# directv drops XL oppie & anthony???



## leiff (Aug 24, 2005)

Is this for good or can we emplore directv to change it's mind :


----------



## JFriday (Mar 20, 2002)

Who's Oppie and Anthony?


----------



## Jon J (Aug 23, 2000)

What's XL?


----------



## tazzmission (Oct 15, 2002)

It is a talk show on XM. I have no idea if they dropped them or not. I never listen to them.


----------



## ebonovic (Jul 24, 2001)

Someone posted over at DBS, that O&A where at "Patriot" day in boston, and may not have been scheduled today.

I would say wait till tomorrow...


----------



## minorthr (Nov 24, 2001)

according to a statement they read on the air D* eliminated all talk xm stations not just o and a.


----------



## talbain (Jul 31, 2002)

i didnt even know they had talk xm channels...


----------



## snooplives (Jan 17, 2004)

JFriday said:


> Who's Oppie and Anthony?


Exactly


----------



## ebonovic (Jul 24, 2001)

minorthr said:


> according to a statement they read on the air D* eliminated all talk xm stations not just o and a.

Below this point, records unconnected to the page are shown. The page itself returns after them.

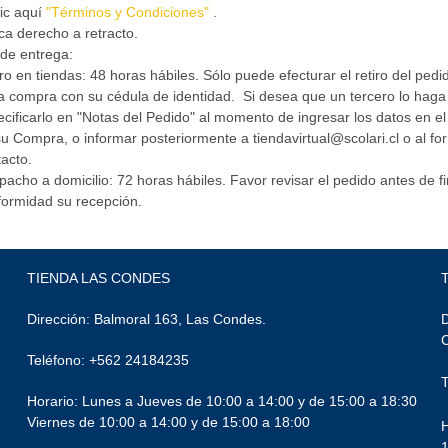
ic aquí
"Términos y Condiciones"
.
ca derecho a retracto.
de entrega:
ro en tiendas: 48 horas hábiles. Sólo puede efecturar el retiro del pedido
a compra con su cédula de identidad. Si desea que un tercero lo haga
cificarlo en "Notas del Pedido" al momento de ingresar los datos en 
u Compra, o informar posteriormente a tiendavirtual@scolari.cl o al fo
acto.
acho a domicilio: 72 horas hábiles. Favor revisar el pedido antes de fi
formidad su recepción.
TIENDA LAS CONDES
Dirección: Balmoral 163, Las Condes.
D
Teléfono: +562 24184235
Horario: Lunes a Jueves de 10:00 a 14:00 y de 15:00 a 18:30
Viernes de 10:00 a 14:00 y de 15:00 a 18:00
H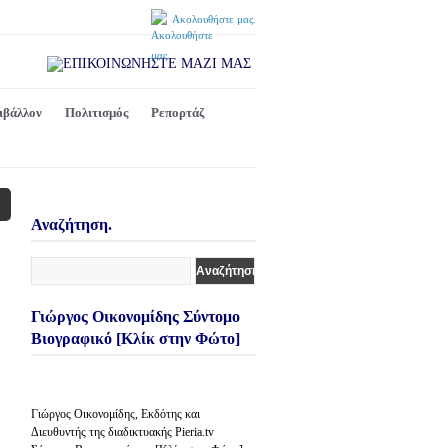
Ακολουθήστε μας.
ιβάλλον
Πολιτισμός
Ρεπορτάζ
Αναζήτηση.
Γιώργος Οικονομίδης Σύντομο
Βιογραφικό [Κλίκ στην Φώτο]
Γιώργος Οικονομίδης, Εκδότης και
Διευθυντής της διαδικτυακής Pieria.tv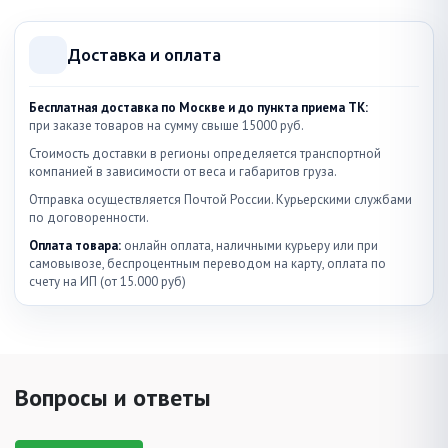
Доставка и оплата
Бесплатная доставка по Москве и до пункта приема ТК:
при заказе товаров на сумму свыше 15000 руб.
Стоимость доставки в регионы определяется транспортной
компанией в зависимости от веса и габаритов груза.
Отправка осуществляется Почтой России. Курьерскими службами
по договоренности.
Оплата товара:
онлайн оплата, наличными курьеру или при
самовывозе, беспроцентным переводом на карту, оплата по
счету на ИП (от 15.000 руб)
Вопросы и ответы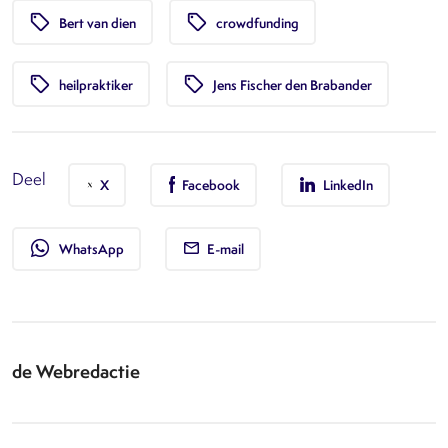
local_offer
local_offer
Bert van dien
crowdfunding
local_offer
local_offer
heilpraktiker
Jens Fischer den Brabander
Deel
X
Facebook
LinkedIn
whatsapp
WhatsApp
E-mail
de Webredactie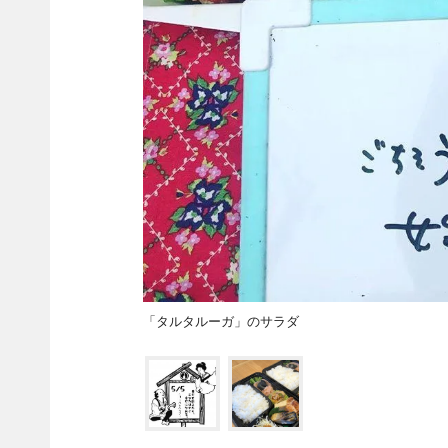
「タルタルーガ」のサラダ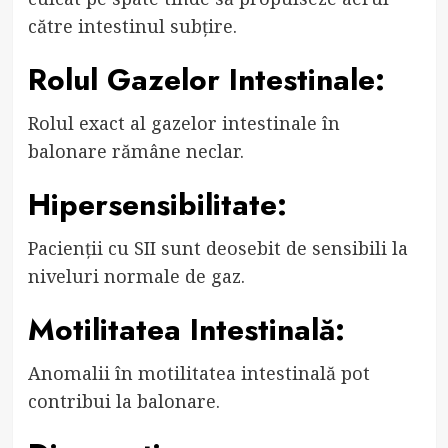
către intestinul subțire.
Rolul Gazelor Intestinale:
Rolul exact al gazelor intestinale în
balonare rămâne neclar.
Hipersensibilitate:
Pacienții cu SII sunt deosebit de sensibili la
niveluri normale de gaz.
Motilitatea Intestinală:
Anomalii în motilitatea intestinală pot
contribui la balonare.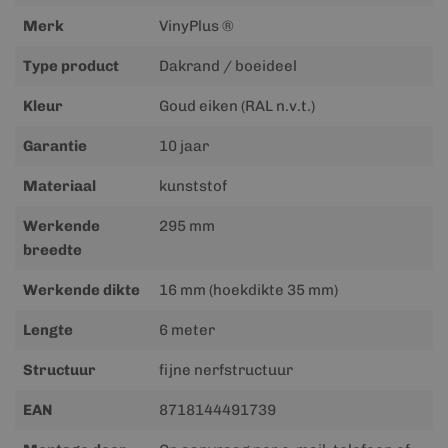
informatie
Merk
VinyPlus ®
Type product
Dakrand / boeideel
Kleur
Goud eiken (RAL n.v.t.)
Garantie
10 jaar
Materiaal
kunststof
Werkende
295 mm
breedte
Werkende dikte
16 mm (hoekdikte 35 mm)
Lengte
6 meter
Structuur
fijne nerfstructuur
EAN
8718144491739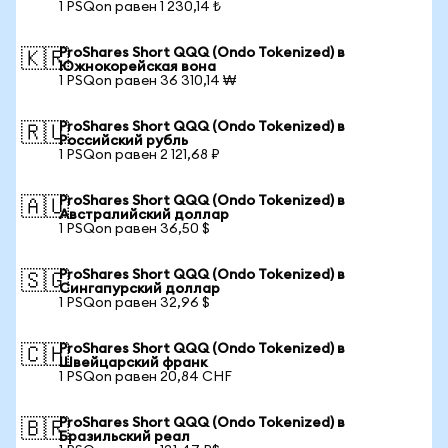
1 PSQon равен 1 230,14 ₺
ProShares Short QQQ (Ondo Tokenized) в
🇰🇷
Южнокорейская вона
1 PSQon равен 36 310,14 ₩
ProShares Short QQQ (Ondo Tokenized) в
🇷🇺
Российский рубль
1 PSQon равен 2 121,68 ₽
ProShares Short QQQ (Ondo Tokenized) в
🇦🇺
Австралийский доллар
1 PSQon равен 36,50 $
ProShares Short QQQ (Ondo Tokenized) в
🇸🇬
Сингапурский доллар
1 PSQon равен 32,96 $
ProShares Short QQQ (Ondo Tokenized) в
🇨🇭
Швейцарский франк
1 PSQon равен 20,84 CHF
ProShares Short QQQ (Ondo Tokenized) в
🇧🇷
Бразильский реал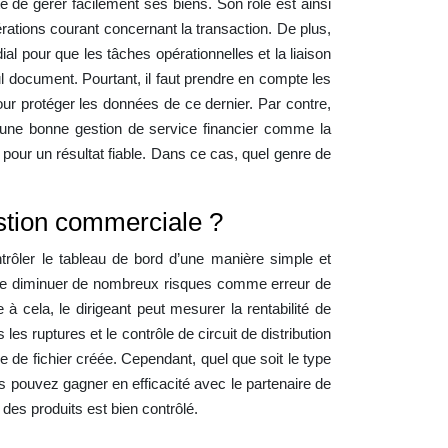
é de gérer facilement ses biens. Son rôle est ainsi
érations courant concernant la transaction. De plus,
dial pour que les tâches opérationnelles et la liaison
 document. Pourtant, il faut prendre en compte les
our protéger les données de ce dernier. Par contre,
er une bonne gestion de service financier comme la
te pour un résultat fiable. Dans ce cas, quel genre de
gestion commerciale ?
ontrôler le tableau de bord d’une manière simple et
t de diminuer de nombreux risques comme erreur de
ela, le dirigeant peut mesurer la rentabilité de
 les ruptures et le contrôle de circuit de distribution
e de fichier créée. Cependant, quel que soit le type
s pouvez gagner en efficacité avec le partenaire de
e des produits est bien contrôlé.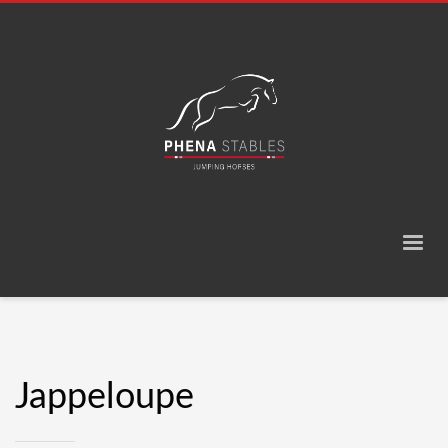
Jappeloupe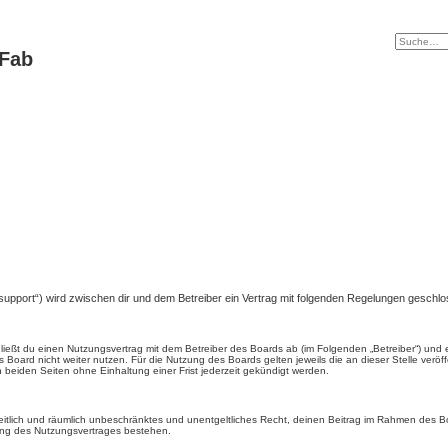
tFab
e/support“) wird zwischen dir und dem Betreiber ein Vertrag mit folgenden Regelungen geschl
chließt du einen Nutzungsvertrag mit dem Betreiber des Boards ab (im Folgenden „Betreiber“) un
 Board nicht weiter nutzen. Für die Nutzung des Boards gelten jeweils die an dieser Stelle veröf
beiden Seiten ohne Einhaltung einer Frist jederzeit gekündigt werden.
, zeitlich und räumlich unbeschränktes und unentgeltliches Recht, deinen Beitrag im Rahmen des 
ung des Nutzungsvertrages bestehen.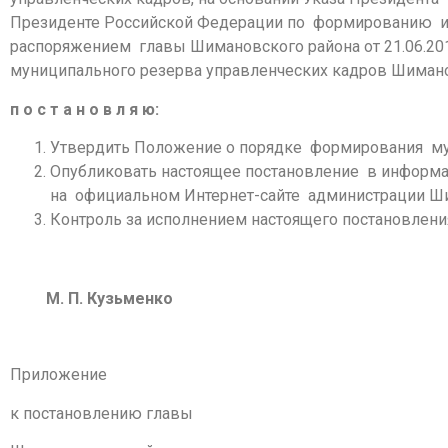
Президенте Российской Федерации по формированию и п
распоряжением главы Шимановского района от 21.06.20
муниципального резерва управленческих кадров Шиман
п о с т а н о в л я ю:
Утвердить Положение о порядке формирования му
Опубликовать настоящее постановление в информ
на официальном Интернет-сайте администрации Ши
Контроль за исполнением настоящего постановления
М. П. Кузьменко
Приложение
к постановлению главы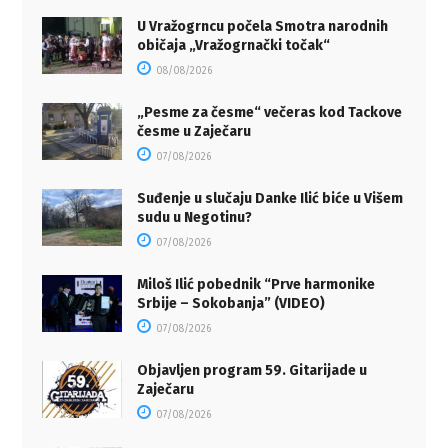
U Vražogrncu počela Smotra narodnih
običaja „Vražogrnački točak“
08/08/2026
„Pesme za česme“ večeras kod Tackove
česme u Zaječaru
07/08/2026
Suđenje u slučaju Danke Ilić biće u Višem
sudu u Negotinu?
07/08/2026
Miloš Ilić pobednik “Prve harmonike
Srbije – Sokobanja” (VIDEO)
07/08/2026
Objavljen program 59. Gitarijade u
Zaječaru
07/08/2026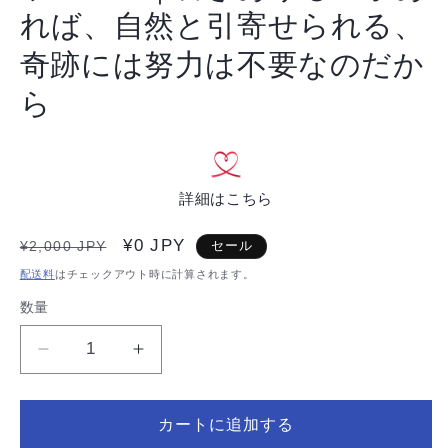
デ
れば、自然と引寄せられる、
ィ
ア
奇跡には努力は不要なのだか
(1)
を
ら
開
く
詳細はこちら
通
セ
¥0 JPY
¥2,000 JPY
セール
常
ー
配送料
はチェックアウト時に計算されます。
価
ル
数量
数
格
価
量
格
【無
【無
料】
料】
天
天
カートに追加する
然
然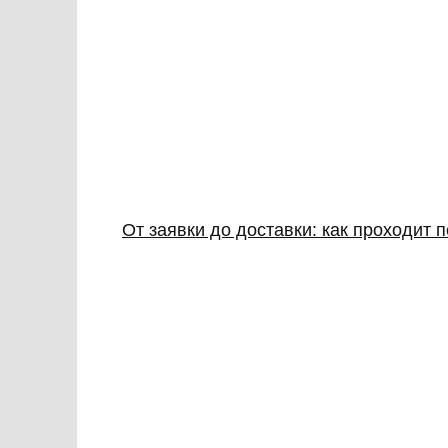
От заявки до доставки: как проходит 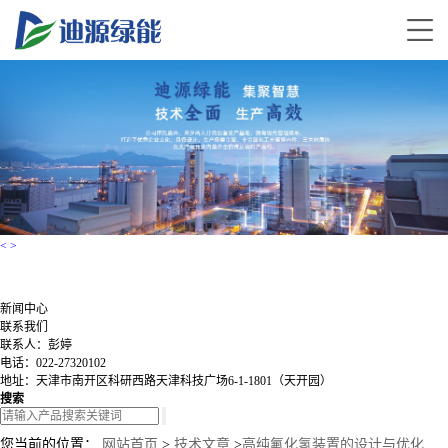
<
>
新闻中心
联系我们
联系人：彭婷
电话：022-27320102
地址：天津市南开区科研西路天津科技广场6-1-1801（天开园）
搜索
您当前的位置：
网站首页
>
技术文章
>
高纯氟化氢装置的设计与优化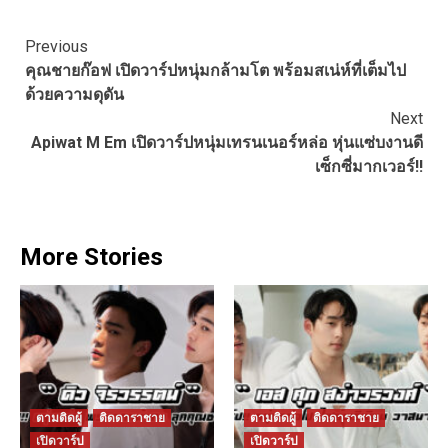
Continue
Previous
คุณชายก๊อฟ เปิดวาร์ปหนุ่มกล้ามโต พร้อมสเน่ห์ที่เต็มไป
Reading
ด้วยความดุดัน
Next
Apiwat M Em เปิดวาร์ปหนุ่มเทรนเนอร์หล่อ หุ่นแซ่บงานดี
เซ็กซี่มากเวอร์!!
More Stories
ตามติดผู้
ติดดาราชาย
ตามติดผู้
ติดดาราชาย
เปิดวาร์ป
เปิดวาร์ป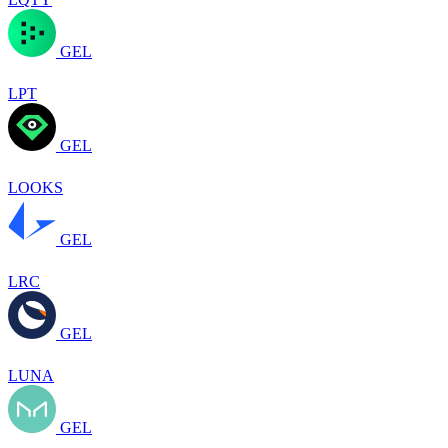
GEL
LPT
GEL
LOOKS
GEL
LRC
GEL
LUNA
GEL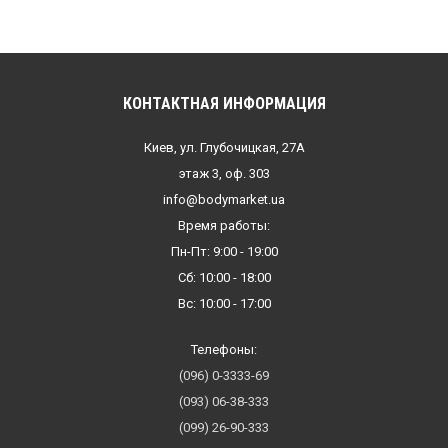
КОНТАКТНАЯ ИНФОРМАЦИЯ
Киев, ул. Глубочицкая, 27А
этаж 3, оф. 303
info@bodymarket.ua
Время работы:
Пн-Пт: 9:00 - 19:00
Сб: 10:00 - 18:00
Вс: 10:00 - 17:00
Телефоны:
(096) 0-3333-69
(093) 06-38-333
(099) 26-90-333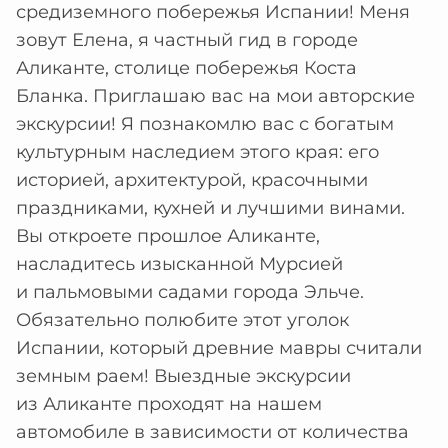
средиземного побережья Испании! Меня
зовут Елена, я частный гид в городе
Аликанте, столице побережья Коста
Бланка. Приглашаю вас на мои авторские
экскурсии! Я познакомлю вас с богатым
культурным наследием этого края: его
историей, архитектурой, красочными
праздниками, кухней и лучшими винами.
Вы откроете прошлое Аликанте,
насладитесь изысканной Мурсией
и пальмовыми садами города Эльче.
Обязательно полюбите этот уголок
Испании, который древние мавры считали
земным раем! Выездные экскурсии
из Аликанте проходят на нашем
автомобиле в зависимости от количества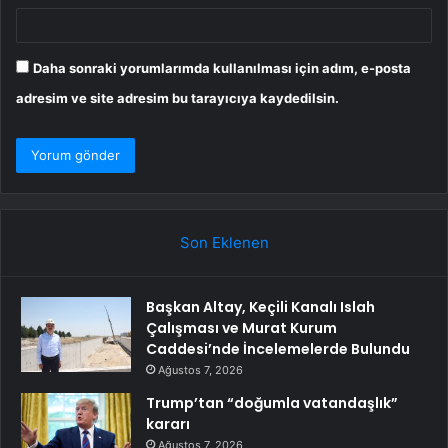
Daha sonraki yorumlarımda kullanılması için adım, e-posta
adresim ve site adresim bu tarayıcıya kaydedilsin.
Son Eklenen
Başkan Altay, Keçili Kanalı Islah
Çalışması ve Murat Kurum
Caddesi’nde İncelemelerde Bulundu
Ağustos 7, 2026
Trump’tan “doğumla vatandaşlık”
kararı
Ağustos 7, 2026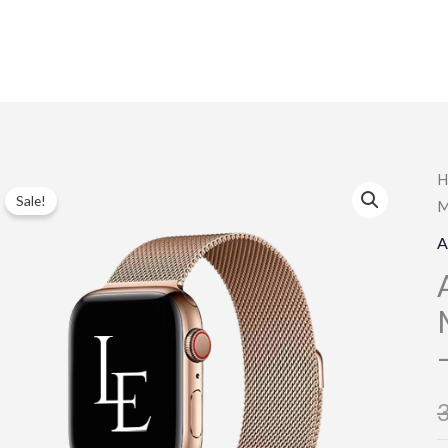
H
Sale!
M
A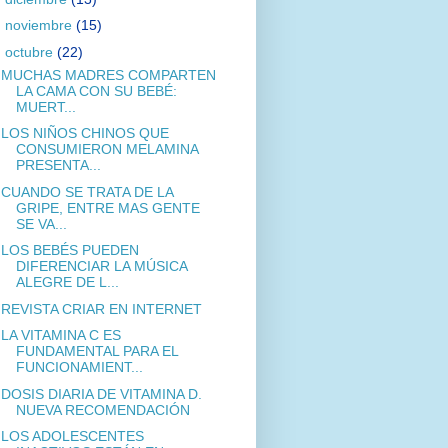
►
noviembre
(15)
▼
octubre
(22)
MUCHAS MADRES COMPARTEN
LA CAMA CON SU BEBÉ:
MUERT...
LOS NIÑOS CHINOS QUE
CONSUMIERON MELAMINA
PRESENTA...
CUANDO SE TRATA DE LA
GRIPE, ENTRE MAS GENTE
SE VA...
LOS BEBÉS PUEDEN
DIFERENCIAR LA MÚSICA
ALEGRE DE L...
REVISTA CRIAR EN INTERNET
LA VITAMINA C ES
FUNDAMENTAL PARA EL
FUNCIONAMIENT...
DOSIS DIARIA DE VITAMINA D.
NUEVA RECOMENDACIÓN
LOS ADOLESCENTES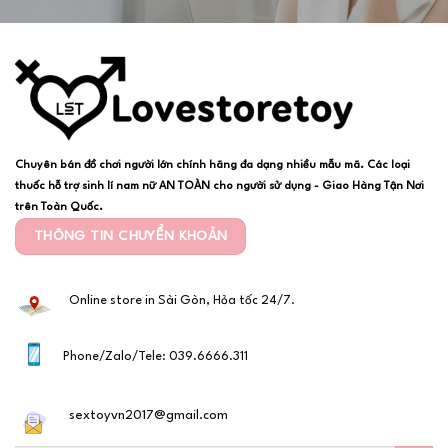
Chuyên bán đồ chơi người lớn chính hãng đa dạng nhiều mẫu mã. Các loại
thuốc hỗ trợ sinh lí nam nữ AN TOÀN cho người sử dụng - Giao Hàng Tận Nơi
trên Toàn Quốc.
THÔNG TIN CHUYỂN KHOẢN
Online store in Sài Gòn, Hỏa tốc 24/7.
Phone/Zalo/Tele: 039.6666.311
sextoyvn2017@gmail.com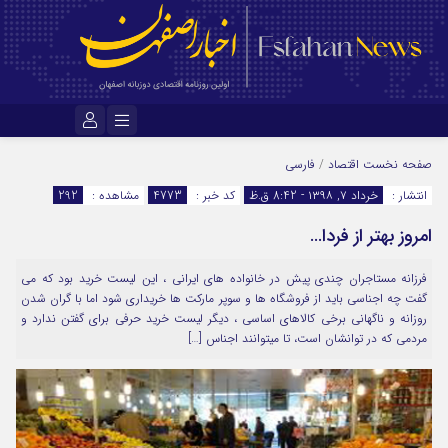
نام کاربری یا نشانی ایمیل
صفحه نخست
اقتصاد
/
فارسی
انتشار :
خرداد ۷, ۱۳۹۸ - 8:42 ق.ظ
کد خبر :
4773
مشاهده :
292
امروز بهتر از فردا…
رمز عبور
فرزانه مستاجران چندی پیش در خانواده های ایرانی ، این لیست خرید بود که می
گفت چه اجناسی باید از فروشگاه ها و سوپر مارکت ها خریداری شود اما با گران شدن
مرا به خاطر بسپار
روزانه و ناگهانی برخی کالاهای اساسی ، دیگر لیست خرید حرفی برای گفتن ندارد و
مردمی که در توانشان است، تا میتوانند اجناس […]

Well that just stinks. (kinda goes along with them not offering the Comedy channels either.... )


----------



## goony (Nov 20, 2003)

talbain said:


> i didnt even know they had talk xm channels...


Oh sure, they had them. Didn't you catch their press release back when the went with XM? *Music and TALK channels*. Cool beans, talk channels, right?

Well, the truth was they have (did have?) a whole 2 of them: High Voltage and MLB Baseball. 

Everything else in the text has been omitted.